Все это я понимаю сейчас, а тогда от безысходности злобился, как последняя сволочь. Так злятся на котенка, которого подобрали и выпаивали молоком, а теперь выставляют за дверь, потому что надо в командировку. Ему же не объяснишь, а он, паршивец, мяучит.
Написав Тате, что все кончено, я недели две провел в каком-то загробном спокойствии, очень радовавшем жену.
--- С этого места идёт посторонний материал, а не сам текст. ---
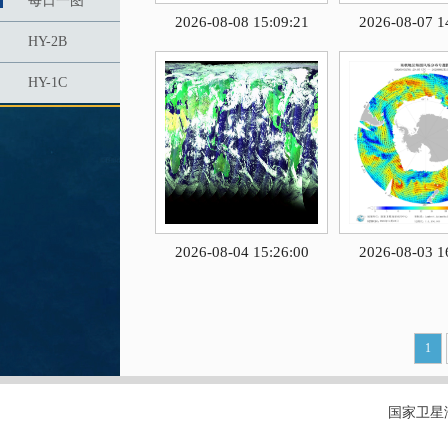
每日一图
2026-08-08 15:09:21
2026-08-07 1
HY-2B
HY-1C
2026-08-04 15:26:00
2026-08-03 1
1
国家卫星海洋应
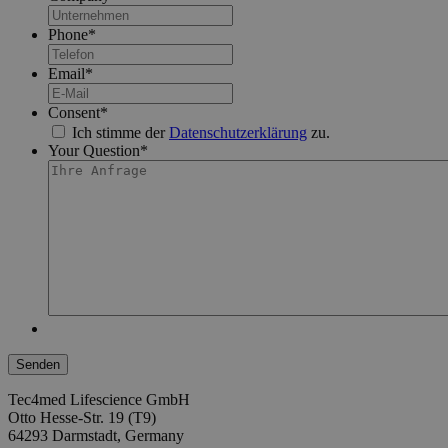
Phone
*
Email
*
Consent
*
Ich stimme der
Datenschutzerklärung
zu.
Your Question
*
Tec4med Lifescience GmbH
Otto Hesse-Str. 19 (T9)
64293 Darmstadt, Germany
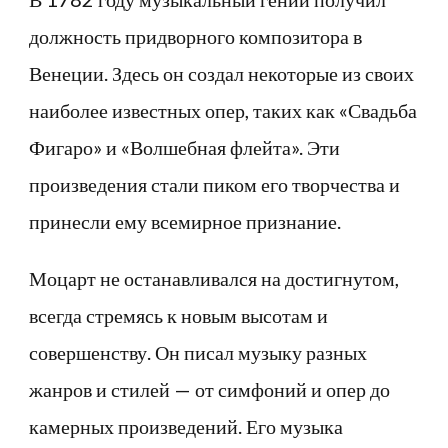
должность придворного композитора в
Венеции. Здесь он создал некоторые из своих
наиболее известных опер, таких как «Свадьба
Фигаро» и «Волшебная флейта». Эти
произведения стали пиком его творчества и
принесли ему всемирное признание.
Моцарт не останавливался на достигнутом,
всегда стремясь к новым высотам и
совершенству. Он писал музыку разных
жанров и стилей — от симфоний и опер до
камерных произведений. Его музыка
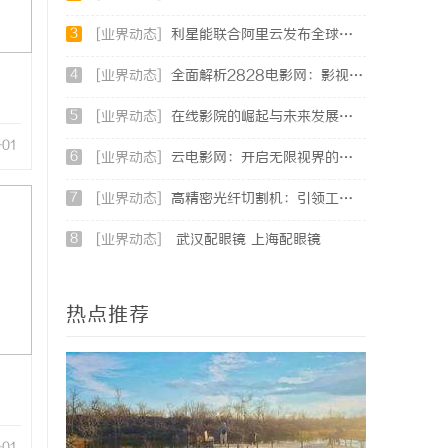
3
[业界动态]
利星能联合阿里云发布全球首个分布式算电协同解决方案
4
[业界动态]
全面解析2828电影网：影视资源的丰富宝库及其使用指南
5
[业界动态]
在线影院的崛起与未来发展趋势深度解析
-01
6
[业界动态]
云电影网：开启无限视界的全新影视体验之旅
7
[业界动态]
高精密光纤切割机：引领工业制造新时代的利器
8
[业界动态]
武汉配眼镜 上海配眼镜
热点推荐
-01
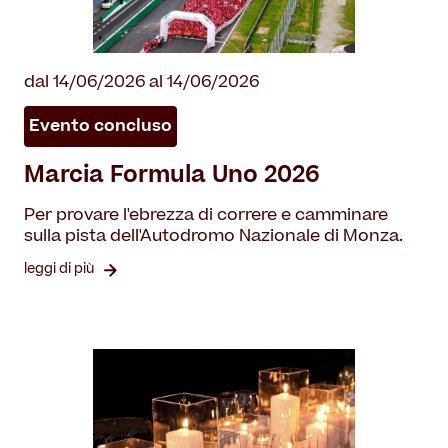
dal 14/06/2026 al 14/06/2026
Evento concluso
Marcia Formula Uno 2026
Per provare l'ebrezza di correre e camminare
sulla pista dell'Autodromo Nazionale di Monza.
leggi di più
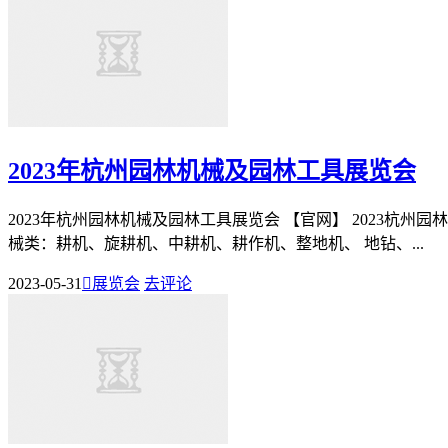
2023年杭州园林机械及园林工具展览会
2023年杭州园林机械及园林工具展览会 【官网】 2023杭州园林
械类：耕机、旋耕机、中耕机、耕作机、整地机、 地钻、...
2023-05-31

展览会
去评论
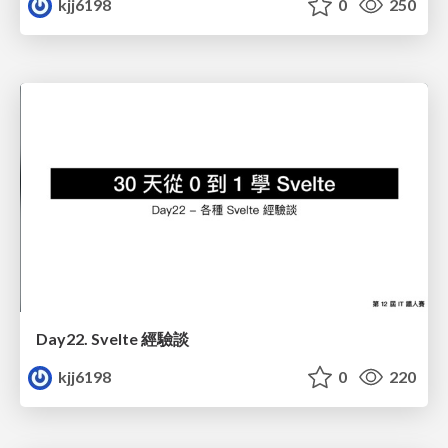
kjj6198
0
250
Day22. Svelte 經驗談
kjj6198
0
220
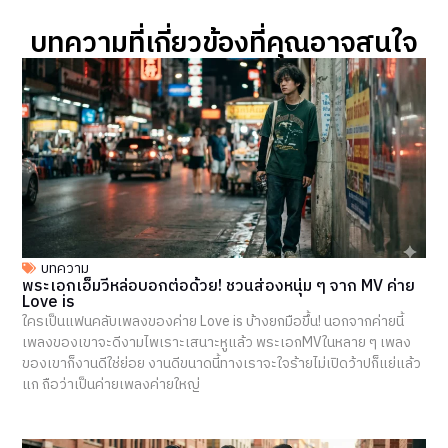
บทความที่เกี่ยวข้องที่คุณอาจสนใจ​
บทความ
พระเอกเอ็มวีหล่อบอกต่อด้วย! ชวนส่องหนุ่ม ๆ จาก MV ค่าย
Love is
ใครเป็นแฟนคลับเพลงของค่าย Love is บ้างยกมือขึ้น! นอกจากค่ายนี้
เพลงของเขาจะดีงามไพเราะเสนาะหูแล้ว พระเอกMVในหลาย ๆ เพลง
ของเขาก็งานดีใช่ย่อย งานดีขนาดนี้ทางเราจะใจร้ายไม่เปิดว้าปก็แย่แล้ว
แก ถือว่าเป็นค่ายเพลงค่ายใหญ่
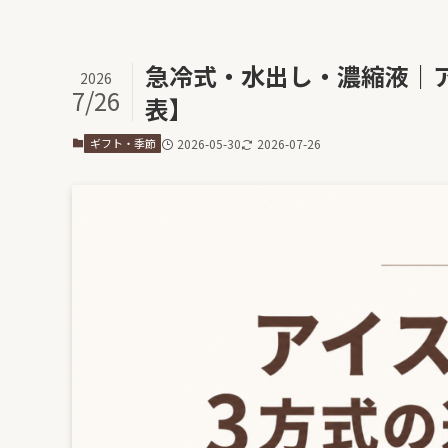
急冷式・水出し・濃縮液｜
2026
7/26
表】
ギフト・季節
2026-05-30
2026-07-26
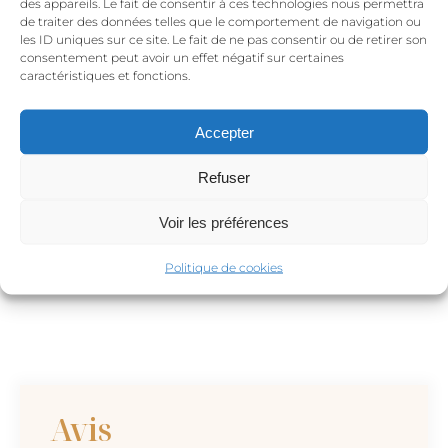
des appareils. Le fait de consentir à ces technologies nous permettra
memento mori bague femme ou homme est très
de traiter des données telles que le comportement de navigation ou
les ID uniques sur ce site. Le fait de ne pas consentir ou de retirer son
facile à entretenir.
consentement peut avoir un effet négatif sur certaines
caractéristiques et fonctions.
Il est conseillé de la retirer pour tout contact avec
l’eau, pour dormir ainsi que pour faire du sport
Accepter
mais cela est plutôt naturel grâce à sa forme assez
imposante.
Refuser
Tu recevras avec ta commande, une petite carte
Voir les préférences
t’indiquant de manière très simple, comment
nettoyer et prendre soin de ta memento mori
Politique de cookies
bague.
Avis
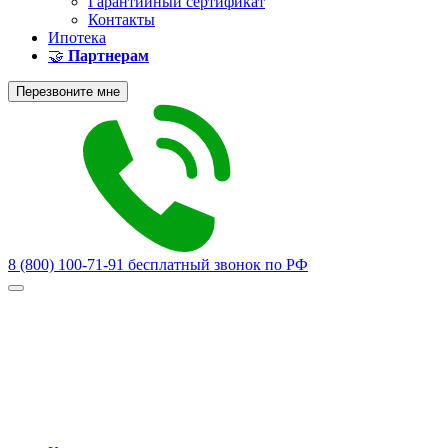
Гарантийный сертификат
Контакты
Ипотека
🤝
Партнерам
Перезвоните мне
8 (800) 100-71-91
бесплатный звонок по РФ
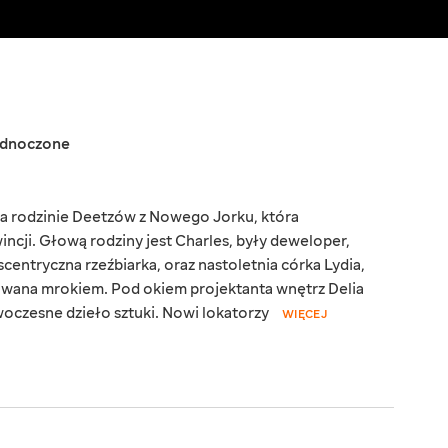
ednoczone
 na rodzinie Deetzów z Nowego Jorku, która
ncji. Głową rodziny jest Charles, były deweloper,
centryczna rzeźbiarka, oraz nastoletnia córka Lydia,
owana mrokiem. Pod okiem projektanta wnętrz Delia
oczesne dzieło sztuki. Nowi lokatorzy
WIĘCEJ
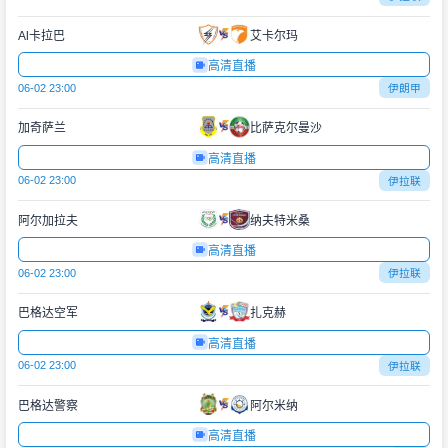
Al卡拉巴
艾卡尔玛
高清直播
06-02 23:00
伊朗甲
加奇萨兰
比萨克尔曼沙
高清直播
06-02 23:00
伊拉联
阿尔加拉夫
纳夫特米桑
高清直播
06-02 23:00
伊拉联
巴格达空军
扎克赫
高清直播
06-02 23:00
伊拉联
巴格达警察
阿尔米纳
高清直播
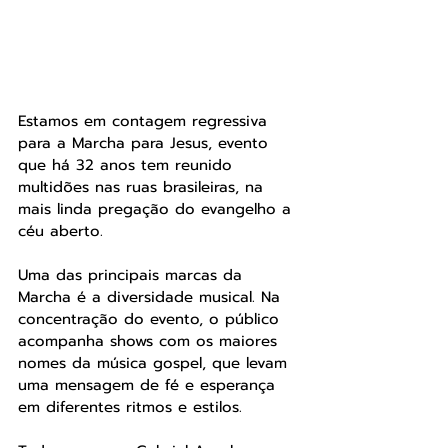
Estamos em contagem regressiva 
para a Marcha para Jesus, evento 
que há 32 anos tem reunido 
multidões nas ruas brasileiras, na 
mais linda pregação do evangelho a 
céu aberto.
Uma das principais marcas da 
Marcha é a diversidade musical. Na 
concentração do evento, o público 
acompanha shows com os maiores 
nomes da música gospel, que levam 
uma mensagem de fé e esperança 
em diferentes ritmos e estilos.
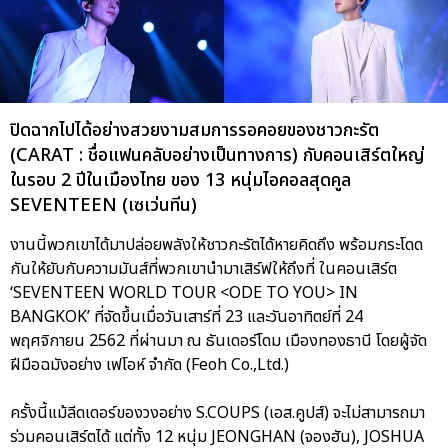
ปิดฉากไปได้อย่างสวยงามสมการรอคอยของชาวกะรัต
(CARAT : ชื่อแฟนคลับอย่างเป็นทางการ) กับคอนเสิร์ตใหญ่
ในรอบ 2 ปีในเมืองไทย ของ 13 หนุ่มไอคอลสุดคูล
SEVENTEEN (เซเว่นทีน)
งานนี้พวกเขาได้มาปล่อยพลังให้ชาวกะรัตได้หายคิดถึง พร้อมกระโดด
กันให้ยับกับความมันส์ที่พวกเขานำมาเสิร์ฟให้ถึงที่ ในคอนเสิร์ต
‘SEVENTEEN WORLD TOUR <ODE TO YOU> IN
BANGKOK’ ที่จัดขึ้นเมื่อวันเสาร์ที่ 23 และวันอาทิตย์ที่ 24
พฤศจิกายน 2562 ที่ผ่านมา ณ ธันเดอร์โดม เมืองทองธานี โดยผู้จัด
ฝีมือฉมังอย่าง เฟโอห์ จำกัด (Feoh Co.,Ltd.)
ครั้งนี้แม้ลีดเดอร์ของวงอย่าง S.COUPS (เอส.คูปส์) จะไม่สามารถมา
ร่วมคอนเสิร์ตได้ แต่ทั้ง 12 หนุ่ม JEONGHAN (จองฮัน), JOSHUA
С виду я стал таким, каким был всегда; а если человек ест, спит, разговаривает, ходит на работу и вообще не рыпается, кто поймет, что он умер — процентов, как минимум, на девяносто? Лишь потом выяснилось, что первые две недели — цветочки, и все муки ада еще впереди. Во-первых, я непрерывно ждал звонка, письма, появления Таты; мои дни до последней минуты были наполнены ее отсутствием. Во-вторых, я осознал отвратительность своего поступка. В-третьих, примерно через месяц до меня дошло, что я потерял Тату навсегда. Навсегда? Выть хотелось при одной только мысли об этом. Были и в-четвертых, и в-пятых, и в двадцать пятых, но… к чему вспоминать.
Все кончено для севшего на пол, сказала однажды Тата. У нее полная голова цитат. Как напророчила: я сидел на полу, плоско, всей задницей, глупо озираясь, без надежды подняться.
Я не сразу поймал себя на том, что стал часто проезжать по набережной мимо дома ее родителей. Бросал мимолетный взгляд на их окна, наслаждался резкой, сосущей, тоскливой болью в груди, ностальгировал по нашему прошлому — и это было как короткая встреча, как улыбка или воздушный поцелуй… Тата, ты помнишь меня? Где ты, Тата? Весной мы опять собирались в Париж…
Один раз я собрал в кулак всю храбрость и решился позвонить — но она не взяла трубку.
Незаметно наступил май, свежий, душистый, теплый. Начались головные боли; мной овладело странное, томительное беспокойство. Я хорошо понимал, что унять его может одна Тата, и как-то в субботу днем, выйдя на улицу с Никсоном, не повел его гулять, а посадил в джип.
— Поедем к Тате, Ник? — спросил я своего пса. Тот успел улечься сзади, но мгновенно вскочил, отчаянно завилял хвостом и негромко, подвывающе тявкнул. Тоже не можешь ее забыть, бедолага, подумал я.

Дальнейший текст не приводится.